We are starting to know a lot of detail about how cocaine alters the brain's pleasure circuitry. Finding ways to try to undo the drug's microscopic mayhem has been another matter.
This week, researchers may have moved a small step closer, using a combination of an already approved drug and some low-frequency electrical stimulation. The experiments on mice reversed the effect cocaine has on the signaling of neurons in the brain's reward center, according to a study published online Thursday in the journal Science.
Researchers at University of Geneva have been probing at neurons in the nucleus accumbens, a kind of hub that mediates information from areas involved in planning and cognition and those involving emotions and context. Its reward-reinforcement role has long been connected with addictive behavior, largely through circuits running on dopamine, a chemical that helps pass signals across the synapses between neurons.
Over the last five years, researchers have used optogenetics to delve into the synapse changes induced by cocaine in one particular class of neurons. The technique, which directs tiny pulses of light at brain cells genetically altered to be light-sensitive, helped demonstrate not only how cocaine alters signaling of neurons, but how to reverse the effect.
Unfortunately, optogenetic tinkering is not ready for prime time in humans, said University of Geneva neuroscientist Christian Luscher, who led the research.
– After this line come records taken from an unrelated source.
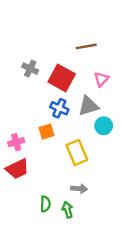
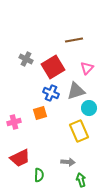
red square: (62, 78) -> (53, 67), turned 30
yellow rectangle: (77, 153) -> (79, 131), moved
red trapezoid: (17, 169) -> (20, 158), moved
green arrow: (67, 210) -> (81, 180), moved

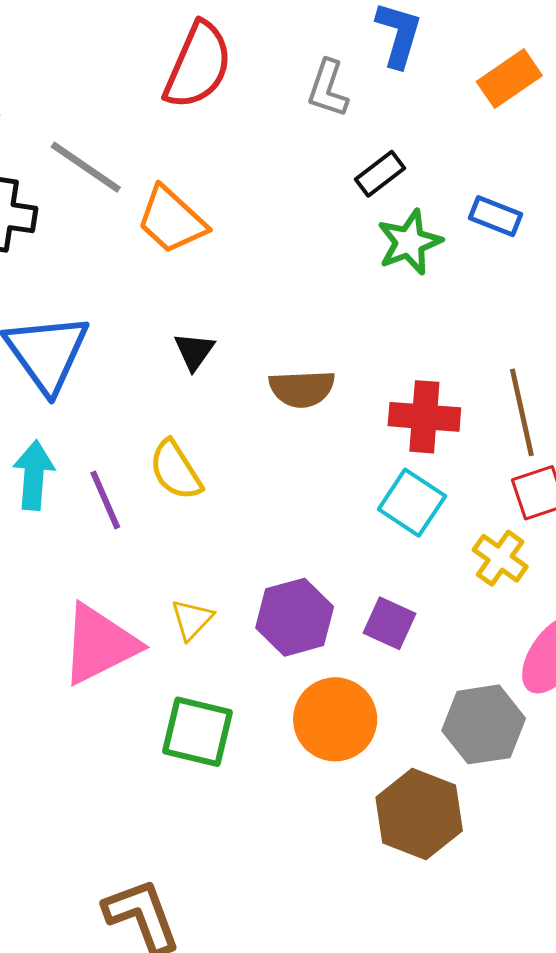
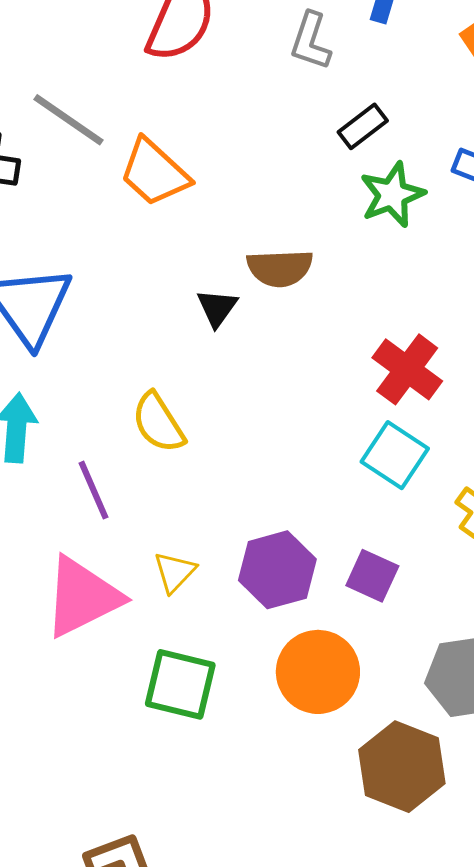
black triangle: (194, 351) -> (217, 308), moved
brown semicircle: (302, 389) -> (280, 268), moved
red cross: (424, 417) -> (407, 369), turned 32
purple line: (105, 500) -> (94, 490), moved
He set out to adapt the same technique to a less precise tool -- deep brain stimulation with electrical pulses. Using implanted electrodes, deep brain stimulation has been used widely to treat Parkinson's disease, but had shown less success with addiction.
"It's still invasive, but we have 25 years of experience," said Luscher, who uses the therapy regularly. At the same high frequency as used in Parkinson's patients, the stimulation had only a temporary effect, according to the study. He applied it at frequencies closer to those used in optogenetics.
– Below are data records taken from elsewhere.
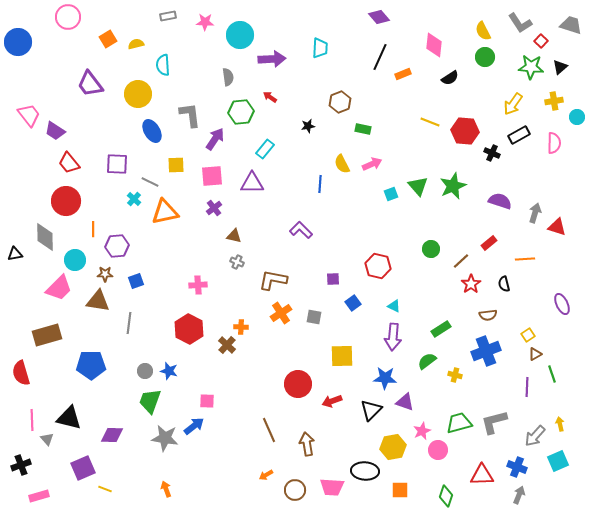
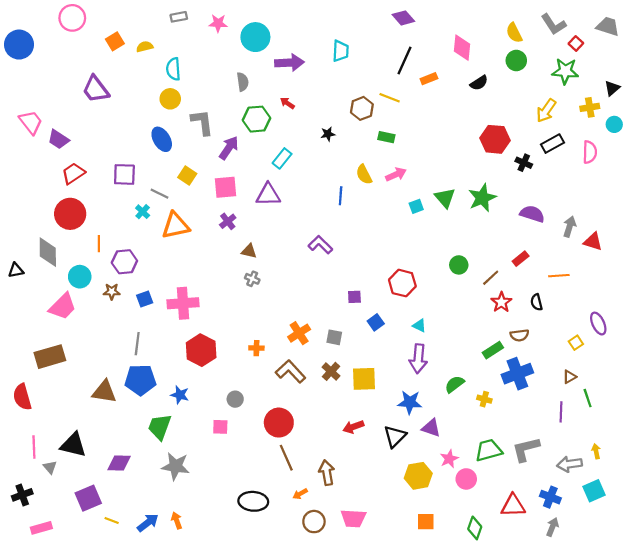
black triangle: (560, 67) -> (612, 88), moved
yellow circle: (138, 94) -> (170, 99), moved, size x0.7
yellow line: (430, 122) -> (390, 98), moved
red trapezoid: (69, 163) -> (73, 173), turned 95
yellow square: (176, 165) -> (187, 176), turned 36
brown L-shape: (273, 280) -> (291, 371), moved, turned 36
pink cross: (198, 285) -> (183, 303), moved, size x1.6
brown triangle: (98, 301) -> (104, 392), moved
green rectangle: (441, 329) -> (493, 350), moved
yellow square: (528, 335) -> (576, 343), moved
brown cross: (227, 345) -> (331, 371), moved
blue pentagon: (91, 365) -> (140, 380), moved
gray circle: (145, 371) -> (235, 399), moved
red circle: (298, 384) -> (279, 423), moved
blue arrow: (194, 426) -> (148, 523), moved
gray arrow: (535, 436) -> (570, 464), turned 40
black ellipse: (365, 471) -> (253, 501), moved
orange arrow: (266, 475) -> (300, 494), moved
"It still didn't work," he said.
A closer look, however, revealed that the electrical pulses were tamping down on the cocaine-related signaling changes but simultaneously stimulating dopamine signaling.
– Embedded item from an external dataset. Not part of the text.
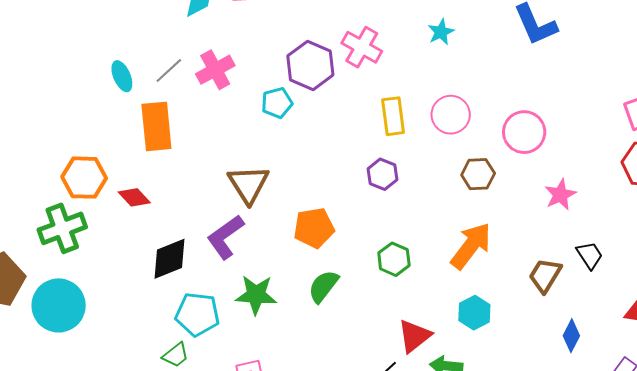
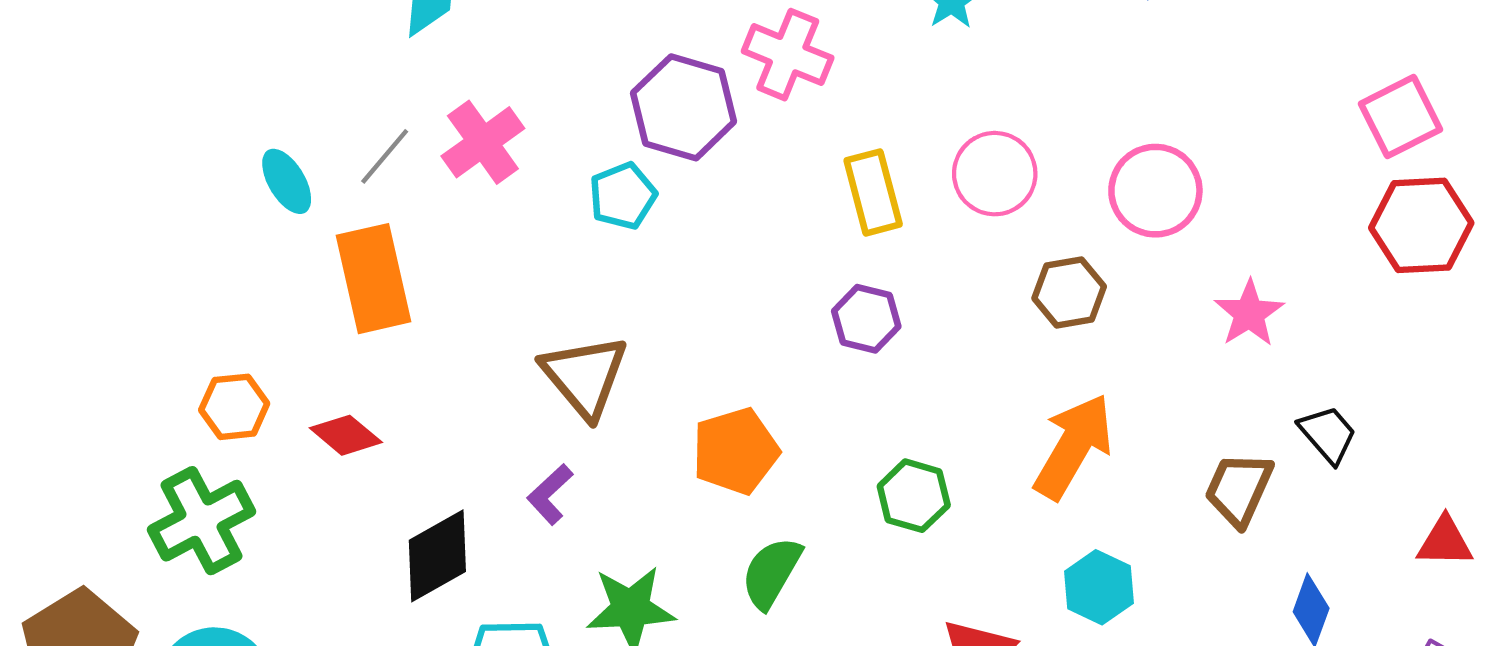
orange hexagon: (84, 178) -> (234, 407), size x0.7
purple L-shape: (225, 237) -> (550, 494), size x0.6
"When we then added a pharmacological substance that would block the effect of the dopamine, then we got the result," he said. Neither the drug alone nor the electrical stimulation were enough to work, according to the study.
The effects of the therapy on the brain activity of mice was monitored only a short time, so it is unclear how long it might last.
"After one day it's totally gone, and after one week it's partially coming back but it's still very much suppressed," Luscher said.
The proof of concept in mice suggests human trials might be worthwhile, Luscher said.
"We have FDA approval to implant electrodes. The antagonist we used is also FDA approved ... so I think all the ingredients could be there and one could try that," Luscher said.